Dr. Michael LaitmanIl y a une interdiction formelle : Vous ne devriez jamais parler des états intérieurs dans lesquels vous existez. Après tout, beaucoup de vos amis n’ont pas encore d’écran anti-égoïste, et pourraient vous faire du mal avec leur jalousie, leur haine, et leur fierté, même sans le vouloir.

Ils semblent ne pas vouloir vous faire du mal, mais l’absence de leur correction interne les oblige à le faire s’ils voient que vous êtes au-dessus d’eux et que vous avez plus d’inspiration, si vous avez atteint plus de connexion et si vous vous êtes rapprochés de l’objectif. Celui qui n’a pas encore atteint la correction ne peut pas tolérer cela et vous fera du mal.

Si vous commencez à partager vos sensations personnelles, vous déclenchez le feu sur vous. Il est écrit que 99% de tous les échecs se produisent en raison du «mauvais œil». Ce n’est pas une superstition mystique à laquelle les gens croient, mais plutôt la jalousie normale de quelqu’un envers vous.

En fait, nous existons dans un système de forces et de désirs connectés. Celui qui vous envie diminue votre pouvoir. Au lieu d’amour et de connexion, il vous transmet une force négative.

Si cela se produit seulement dans le monde extérieur, il n’y a rien que nous puissions faire à ce sujet parce que le monde est toujours non corrigé. Toutefois, si cela se produit avec les amis dans un groupe, et qu’en plus, vous ayez commis la faute d’avoir provoqué une telle réaction, il s’avère que vous nuisez aux deux, au groupe et à vous-mêmes. Vous êtes celui qui a causé ce «mauvais œil», et ce n’est pas la faute de vos amis, parce qu’il n’ont pas encore atteint la correction.

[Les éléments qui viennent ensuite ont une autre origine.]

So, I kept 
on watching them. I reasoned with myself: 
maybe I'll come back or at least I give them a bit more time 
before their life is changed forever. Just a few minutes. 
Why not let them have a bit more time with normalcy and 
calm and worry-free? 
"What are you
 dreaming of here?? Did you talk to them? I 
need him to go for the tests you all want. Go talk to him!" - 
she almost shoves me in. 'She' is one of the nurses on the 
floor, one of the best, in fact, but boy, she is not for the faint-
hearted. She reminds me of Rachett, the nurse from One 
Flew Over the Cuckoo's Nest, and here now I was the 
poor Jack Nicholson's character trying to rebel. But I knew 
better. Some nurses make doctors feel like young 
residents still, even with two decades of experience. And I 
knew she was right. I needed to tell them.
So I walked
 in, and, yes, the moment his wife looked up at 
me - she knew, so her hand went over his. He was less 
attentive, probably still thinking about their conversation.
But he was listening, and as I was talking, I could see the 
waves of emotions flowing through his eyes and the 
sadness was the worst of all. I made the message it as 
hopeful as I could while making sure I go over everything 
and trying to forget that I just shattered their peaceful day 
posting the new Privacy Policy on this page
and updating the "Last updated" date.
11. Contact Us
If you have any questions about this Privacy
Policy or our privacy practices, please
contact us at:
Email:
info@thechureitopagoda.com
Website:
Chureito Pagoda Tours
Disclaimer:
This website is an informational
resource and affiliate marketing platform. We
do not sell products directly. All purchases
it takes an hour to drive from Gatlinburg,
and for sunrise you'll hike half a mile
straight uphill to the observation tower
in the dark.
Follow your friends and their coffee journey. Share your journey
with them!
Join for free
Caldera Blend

Les lois du système nous force à agir de cette façon. Les forces de l’envie, de la haine, de l’orgueil, de la soif de pouvoir et de la gloire s’opposent aux forces positives de l’amour et du don. Afin de permettre aux forces positives d’agir en nous, nous devons être modestes. Les kabbalistes expliquent comment nous devrions utiliser toutes ces forces pour qu’elles facilitent une progression correcte, efficace et rapide.

De la 1ère partie du cours quotidien de Kabbale 26/05/2011, Écrits du Rabash

Il n’y a pas de piston

Dr. Michael LaitmanChercher la façon de s’attacher à l’enseignant est le travail de l’étudiant. Et ce n’est certainement pas sur l’adoration et le respect de l’enseignant, mais plutôt sur l’adhésion à son point de vue. C’est quelque chose de totalement différent et se rapportant à la spiritualité.

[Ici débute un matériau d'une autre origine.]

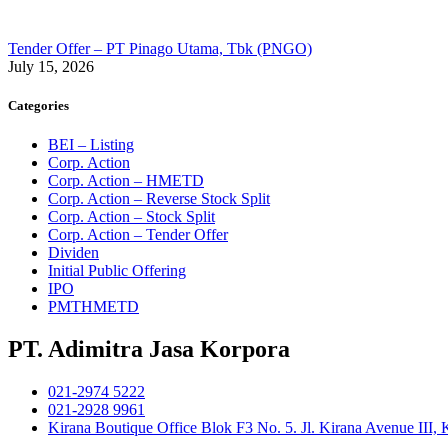
Tender Offer – PT Pinago Utama, Tbk (PNGO)
July 15, 2026
Categories
BEI – Listing
Corp. Action
Corp. Action – HMETD
Corp. Action – Reverse Stock Split
Corp. Action – Stock Split
Corp. Action – Tender Offer
Dividen
Initial Public Offering
IPO
PMTHMETD
PT. Adimitra Jasa Korpora
021-2974 5222
021-2928 9961
Kirana Boutique Office Blok F3 No. 5. Jl. Kirana Avenue III,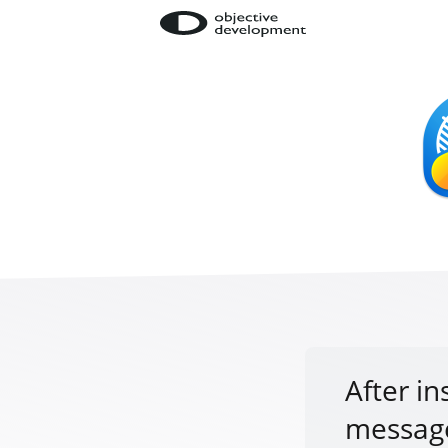
After in
message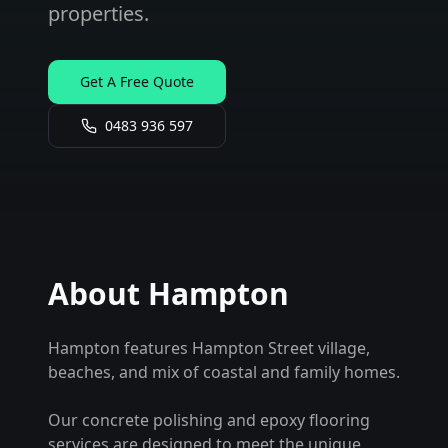
properties.
Get A Free Quote
0483 936 597
About
Hampton
Hampton features Hampton Street village,
beaches, and mix of coastal and family homes.
Our concrete polishing and epoxy flooring
services are designed to meet the unique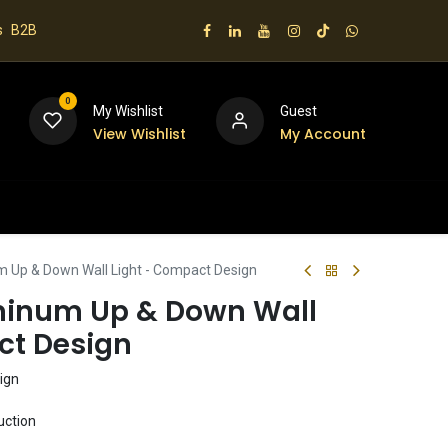
s
B2B
0
My Wishlist
Guest
View Wishlist
My Account
 us
 Up & Down Wall Light - Compact Design
minum Up & Down Wall
ct Design
ign
uction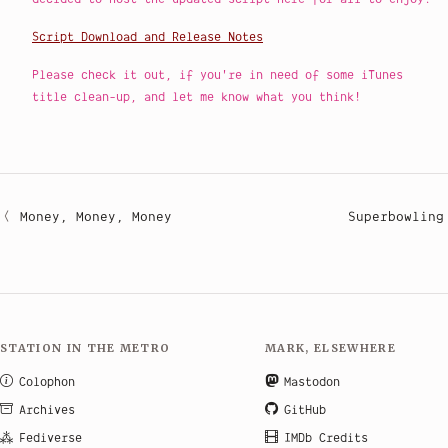
Script Download and Release Notes
Please check it out, if you're in need of some iTunes
title clean-up, and let me know what you think!
Money, Money, Money
Superbowling
STATION IN THE METRO
MARK, ELSEWHERE
Colophon
Mastodon
Archives
GitHub
Fediverse
IMDb Credits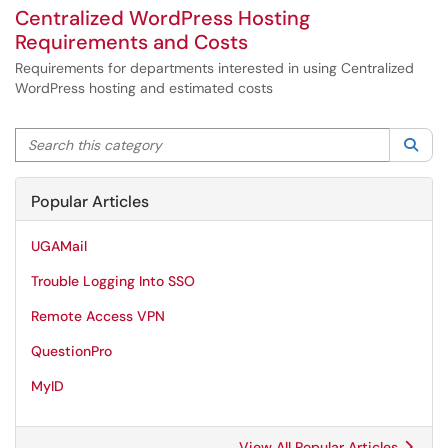
Centralized WordPress Hosting
Requirements and Costs
Requirements for departments interested in using Centralized
WordPress hosting and estimated costs
Search this category
Sea
Popular Articles
UGAMail
Trouble Logging Into SSO
Remote Access VPN
QuestionPro
MyID
View All Popular Articles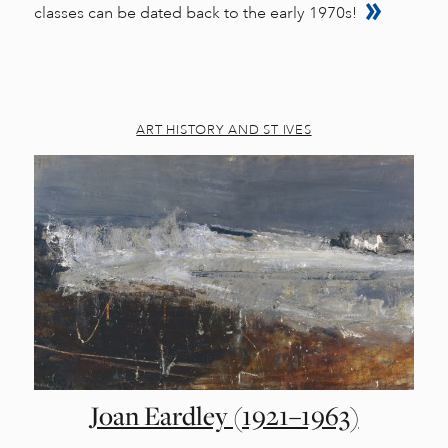
classes can be dated back to the early 1970s!
ART HISTORY AND ST IVES
Joan Eardley (1921–1963)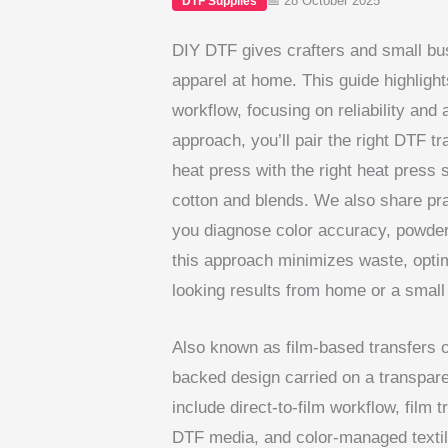
📅 28 October 2025
DTF Supplies
DIY DTF gives crafters and small bu
apparel at home. This guide highlight
workflow, focusing on reliability and
approach, you’ll pair the right DTF t
heat press with the right heat press 
cotton and blends. We also share prac
you diagnose color accuracy, powder
this approach minimizes waste, optim
looking results from home or a small 
Also known as film-based transfers or
backed design carried on a transparen
include direct-to-film workflow, film
DTF media, and color-managed textile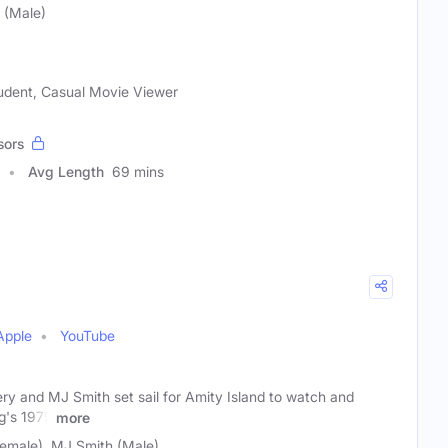
 (Male)
tudent, Casual Movie Viewer
sors
Avg Length
69 mins
Apple
YouTube
y and MJ Smith set sail for Amity Island to watch and
g's 1975
more
emale), MJ Smith (Male)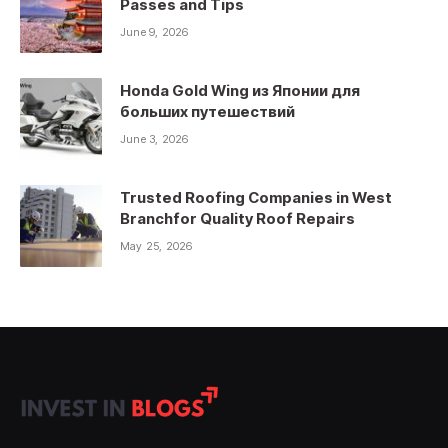
Passes and Tips
June 9, 2026
Honda Gold Wing из Японии для
больших путешествий
June 3, 2026
Trusted Roofing Companies in West
Branchfor Quality Roof Repairs
May 25, 2026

Pourtant, c’est un peu dangereux, car vous pourriez penser que vous suivez l’enseignant alors qu’en fait, vous écoutez plutôt votre ego. Par conséquent, vous devez faire une évaluation interne: Quelle est votre opinion et celle de l’enseignant, et comment déterminez-vous et évaluez-vous l’une par rapport à l’autre ?

Vous examinez alors avec quelle opinion vous êtes en accord ou non. Et là où évidemment, vous êtes en désaccord avec le professeur, vous l’acceptez avec bonheur et commencez à l’appliquer dans votre vie. C’est ce que veut dire accepter le point de vue des enseignants.

Si vous n’avez rien qui diffère de votre avis et rien à réprimer, il n’y a alors pas de véritable choix. Vous devez être conscient de ce qui vous tient en désaccord et de ce que vous feriez différemment !

S’il n’y a pas ces deux versions, quand vous voulez faire quelque chose d’une façon, mais que vous êtes absolument obligés de faire le contraire, il n’y a pas de foi au-dessus de la raison. Ce n’est que lorsque vous savez avec certitude comment l’enseignant aimerait que vous agissiez, et que vous souhaitiez encore faire le contraire, que vous avez une chance d’agir au-dessus de votre propre raison.

Après tout, pour arriver à l’équivalence de forme, vous devez connaître son contraire. C’est alors seulement que vous pourrez savoir avec certitude à quoi cette équivalence ressemble. En fait, l’équivalence est toujours opposée à ma forme et va à l’encontre de ma perception.  Comme si en campant sur ma propre position, je me trouvais en même temps au-dessus. Je suis ma propre résistance et cultive un nouvel esprit plus élevé en moi.

Il n’y a rien que nous puissions faire à ce sujet : c’est la loi de la nature. Le supérieur reste à son niveau et l’inférieur au sien. Afin de monter à un degré plus élevé, vous devez accepter la pensée du degré supérieur avec la foi au-dessus de la raison. Bien sûr, vous pouvez penser qu’il agit étrangement et qu’il ne comprend pas tout. Mais est-ce vraiment important pour votre progrès spirituel de bien comprendre comment ce qu’il fait ?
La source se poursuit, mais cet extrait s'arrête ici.